Your argument commits a classic composition fallacy — you cherry-pick income-based long-term care fees from Source 2 and Source 13 while ignoring that the largest and most impactful increases, the January 2025 primary care and specialist fee hikes documented by Source 9 and Source 15, carry absolutely no income-based exemptions whatsoever, meaning the majority of fee increases hit all users regardless of ability to pay. Furthermore, your reliance on hardship waivers from Source 16 and Source 21 as proof of progressive targeting is undermined by Source 1, which confirms that people at risk of poverty are already "almost twice as likely" to have unmet healthcare needs — demonstrating that the waiver safety net demonstrably fails in practice to protect low-income users from the real-world burden of these fee increases.
Argument against
The claim is demonstrably false: Source 9 (European Observatory on Health Systems and Policies) explicitly states that "there are no exemptions from user charges based on income" for the January 2025 fee increases, and Source 1 (Ministry of Social Affairs and Health) confirms these increases "may weaken access to services, particularly among low-income and high-need users" — the very opposite of targeting those with the highest ability to pay. Furthermore, Source 3 (valtioneuvosto.fi) warns that index-linked fee increases raise "the number of those low-income clients on whom the client fees put a financial strain," while Source 15 (Amnesty International) documents primary care fees rising over 22.5% and specialist fees by 45% with no income-based targeting, proving the fee hikes fall indiscriminately and most heavily burden the most vulnerable.

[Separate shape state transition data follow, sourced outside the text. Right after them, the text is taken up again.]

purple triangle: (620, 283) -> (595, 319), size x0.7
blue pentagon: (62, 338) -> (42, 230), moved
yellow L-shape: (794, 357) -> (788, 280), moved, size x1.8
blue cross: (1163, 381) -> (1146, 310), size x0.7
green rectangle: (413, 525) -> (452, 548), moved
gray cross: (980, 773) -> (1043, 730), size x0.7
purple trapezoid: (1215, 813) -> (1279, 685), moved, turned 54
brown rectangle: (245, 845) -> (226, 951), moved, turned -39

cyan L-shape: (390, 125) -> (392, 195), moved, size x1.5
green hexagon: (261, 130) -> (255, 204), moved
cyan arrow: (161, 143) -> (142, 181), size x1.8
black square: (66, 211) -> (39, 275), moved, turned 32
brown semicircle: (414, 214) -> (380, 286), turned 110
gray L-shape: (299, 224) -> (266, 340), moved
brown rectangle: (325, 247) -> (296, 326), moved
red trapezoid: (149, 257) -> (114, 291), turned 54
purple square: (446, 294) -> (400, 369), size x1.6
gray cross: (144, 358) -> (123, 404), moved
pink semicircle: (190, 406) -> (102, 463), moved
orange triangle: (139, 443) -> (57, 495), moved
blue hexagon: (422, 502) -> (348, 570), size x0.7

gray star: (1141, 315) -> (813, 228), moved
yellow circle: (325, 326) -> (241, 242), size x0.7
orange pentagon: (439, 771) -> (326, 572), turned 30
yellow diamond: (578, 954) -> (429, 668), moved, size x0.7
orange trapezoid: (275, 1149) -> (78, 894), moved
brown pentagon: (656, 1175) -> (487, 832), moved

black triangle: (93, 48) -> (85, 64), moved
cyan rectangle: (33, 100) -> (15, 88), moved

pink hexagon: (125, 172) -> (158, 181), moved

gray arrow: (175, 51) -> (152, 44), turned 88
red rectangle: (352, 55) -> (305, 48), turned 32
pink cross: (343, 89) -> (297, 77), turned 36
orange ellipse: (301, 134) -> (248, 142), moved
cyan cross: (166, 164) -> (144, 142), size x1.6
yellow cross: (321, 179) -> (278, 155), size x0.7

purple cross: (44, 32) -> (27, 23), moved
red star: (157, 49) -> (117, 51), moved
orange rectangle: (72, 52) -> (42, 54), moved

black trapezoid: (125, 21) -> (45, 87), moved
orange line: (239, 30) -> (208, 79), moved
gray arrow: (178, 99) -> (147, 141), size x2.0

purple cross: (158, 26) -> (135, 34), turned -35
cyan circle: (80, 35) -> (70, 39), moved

You're taking Source 9's point about health-service user charges having “no exemptions…based on income” and illegitimately generalizing it to all social and healthcare client-fee increases, even though the system explicitly includes major categories where fees are income-based and recalculated by ability to pay (Source 2; Source 7; Source 13) and where reductions/waivers are prioritized when payment would cause hardship (Source 21; Source 16). And citing Source 1, Source 3, and Source 15 to show that some fixed, index-linked or across-the-board appointment fees can strain low-income users doesn't rebut the motion's core point about targeting—it just shows that not every fee is perfectly progressive, while the legally income-tested fees and hardship waivers still concentrate the largest increases on those with greater capacity to pay (Source 2; Source 13; Source 21).